Dinasty Brown still remembers how excited she was to meet president George W. Bush on Sept. 11, 2001. “My grandmother pressed my uniform extra hard that day, making sure I looked really good. My mom did my hair,” Brown, now 26, told the New York Post. “It was a very big moment for us. Most people don’t get the chance to meet the president.”
Brown was one of 16 students, all from teacher Kay Daniels’ gifted class at Emma E. Booker Elementary School in Sarasota, Florida, chosen to read for the president. The second-graders were mostly black students from poor backgrounds. They were the future of America.
“We were selected because we were overachievers. It was my first experience as a celebrity. I felt important,” Brown recalled.
The students were in the middle of showing off their reading skills to the president when a traumatic event changed the course of the visit — and the nation.
“A man [chief of staff Andy Card] came out of nowhere and whispered into [Bush’s] ear. His whole face changed and went red. He kind of stared off for a moment,” said Brown, recalling the moment the president learned that a plane had hit the World Trade Center’s South Tower after another had crashed into the North Tower. “There was a shift of energy in the room. He was in another world. He was there, but he wasn’t tuned in to what was going on.”
A new documentary titled “9/11 Kids” talks to the students about how that horrific day has shaped their lives. (It’s part of the DOC NYC festival and available for streaming from November 11 to November 19.)
Director Elizabeth St. Philip told The Post: “[The students] know their place in history. They think about that day quite often . . . and they know they’re special as a result.”
One student, Natalia Jones-Pinkney, even briefly exchanged letters with President Bush after 9/11. “She believes she has a special connection to him,” said St. Philip.
Brown, who graduated high school with a 4.5 GPA, became a successful entrepreneur at age 18, with her own online hair-extension business. Another student, La’Damian Smith, “joined the Army because of 9/11. [That day] actually influenced his choice of career,” said St. Philip.
Lazaro Dubrocq, a child of immigrants from Cuba and Mexico, felt so connected to what happened that he chose to go to Columbia University. “It was an intentional draw to New York City,” he told The Post. “I know I’m pretty intimately tied to the event.” Now a chemical engineer living in Houston, the 26-year-old was emotionally moved when he visited the 9/11 Museum and saw a steel beam from the South Tower.
“The same tower that was struck when I was reading to President Bush. Touching it was profound. You could see how it was bent like nothing — the enormity of it is hard to describe,” he says in the film.
The president chose to say with the students until the reading was complete that day, a decision he has been criticized for.

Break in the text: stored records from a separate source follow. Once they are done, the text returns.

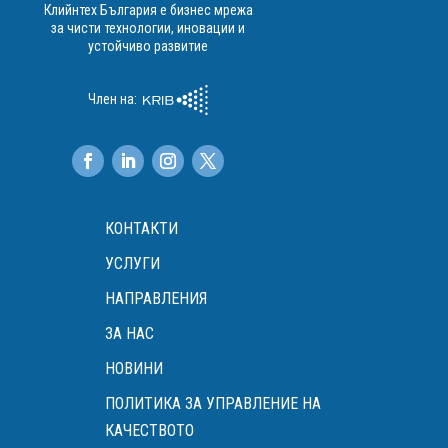
Клийнтех България е бизнес мрежа
за чисти технологии, иновации и
устойчиво развитие
Член на:
КОНТАКТИ
УСЛУГИ
НАПРАВЛЕНИЯ
ЗА НАС
НОВИНИ
ПОЛИТИКА ЗА УПРАВЛЕНИЕ НА
КАЧЕСТВОТО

However, the then-students say they’re grateful.
Brown, who now lives in Dallas, has visited New York City but couldn’t bring herself to go to Ground Zero. “We saw everything,” she said, recalling images showing the planes crashing into the Twin Towers. “It didn’t process. I understood something bad happened, that many people lost their lives. It almost felt like something in a cartoon.”
Still, she said: “[What happened on 9/11] broadened my compassion. I only knew the people in my little city. It helped me have emotions for everyone in the world.”
And that includes her former classmates, many of whom she is still in touch with.
“We have a special bond,” she said of their unique experience with Bush. “In that moment it felt important — we were part of history.”